Di forum terpisah, Benjamin Ong mengatakan, pencegahan adalah strategi yang terbaik. Singapura memang memiliki infrastruktur kesehatan yang mumpuni karena pengalaman menghadapi wabah sindrom pernapasan akut parah (SARS) tahun 2003. Ada pula pengalaman kewaspadaan pada penyakit zika dan ebola.
”Meskipun begitu, Singapura tetap siaga mengingat virus korona penyebab Covid-19 ini jenis baru dan seluruh dunia masih belum mengenalnya secara terperinci,” kata Ong.
Langkah awal penanganan penularan Covid-19 di negara itu ialah dengan menapis orang-orang yang baru tiba dari China, negara tempat virus SARS-CoV-2 pertama terdeteksi. Kasus positif pertama terungkap pada 23 Januari 2020 dan seminggu kemudian sudah ditemukan tujuh kasus.
Singapura tetap siaga mengingat virus korona penyebab Covid-19 ini jenis baru dan seluruh dunia masih belum mengenalnya secara terperinci.
Hasil pemantauan berikutnya membuat para pakar kesehatan Singapura menemukan bahwa kluster-kluster penularan terjadi pada acara-acara di dalam ruangan yang menghadirkan banyak orang. Acara ini melibatkan banyak orang mengobrol, makan bersama, dan menyanyi. Pemerintah Singapura pun memutuskan karantina wilayah pada 7 April-1 Juni 2020.
”Butuh empat pekan karantina untuk menurunkan jumlah kasus positif. Setelah itu, penularan virus masih ada, tetapi berupa kasus impor, terutama dari pekerja migran,” ujar Ong.
Namun, kini jenis galur yang masuk ke Singapura bertambah, tidak hanya galur asli dari Wuhan. Setidaknya tercatat galur B.1.1.7 dari Inggris, B.1.351 dari Afrika Selatan, B11282 dari Brasil, dan B.1.617 dari India. Penyebaran galur India ini lebih cepat dan dapat menjangkiti anak-anak.
Ong menjabarkan, setelah ada karantina lagi dan percepatan vaksinasi, pemerintah harus memikirkan cara untuk mempertemukan penanganan pandemi dengan kebutuhan masyarakat. Pertama-tama, dengan menyusun definisi kesuksesan menangani pandemi.
”Apakah kategori sukses itu ialah dengan mengeradikasi semua virus hingga tidak ada kasus Covid-19 sama sekali atau memastikan Covid-19 tidak lagi mematikan? Dua definisi ini butuh pendekatan dan pelaksanaan berbeda,” tuturnya.
Menurut Ong, apabila sukses diartikan dengan menurunkan tingkat kematian dan penularan, salah satu upaya yang harus digenjot adalah pemberian vaksin.
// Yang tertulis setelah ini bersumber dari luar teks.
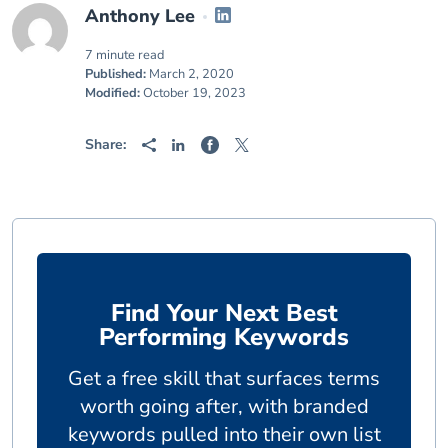
Anthony Lee
7 minute read
Published:
March 2, 2020
Modified:
October 19, 2023
Share:
Find Your Next Best
Performing Keywords
Get a free skill that surfaces terms
worth going after, with branded
keywords pulled into their own list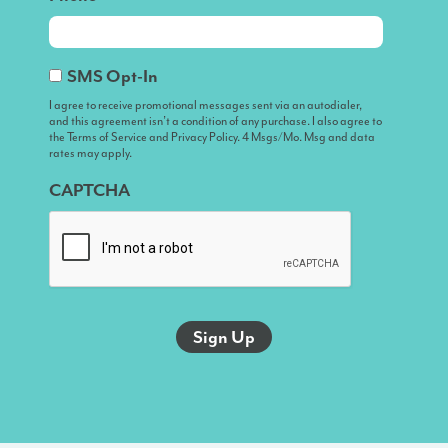
I
SMS Opt-In
agree
I agree to receive promotional messages sent via an autodialer,
and this agreement isn’t a condition of any purchase. I also agree to
to
the Terms of Service and Privacy Policy. 4 Msgs/Mo. Msg and data
receive
rates may apply.
promotional
CAPTCHA
messages
sent
via
an
autodialer,
and
this
agreement
isn’t
a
Dengan cara ini, orang yang terpapar Covid-19 memiliki peningkatan daya tahan dan kemungkinan rumah sakit tak kewalahan menerima pasien. Namun, protokol kesehatan harus ditegakkan dalam jangka lama.
Cara Taiwan
Deborah Elms, Direktur Eksekutif Pusat Perdagangan Asia (Asian Trade Centre), mengemukakan, berdasarkan pengalaman Taiwan, penurunan risiko kematian dan keparahan Covid-19 merupakan pendekatan yang lebih masuk akal. Pasalnya, bagi negara yang mengandalkan perdagangan internasional, seperti Taiwan, menutup perbatasan dalam waktu lama dan menargetkan nol kasus akan sukar dilakukan tanpa menghantam perekonomian.
Ia menjelaskan, cara Taiwan menangani pandemi ialah dengan memanfaatkan mahadata pergerakan orang. Pemerintah membagikan kartu telepon seluler di bandara bagi orang asing yang tidak memiliki nomor Taiwan. Tujuannya adalah memastikan warga asing masuk dalam sistem pemantauan dan pelacakan kasus Covid-19.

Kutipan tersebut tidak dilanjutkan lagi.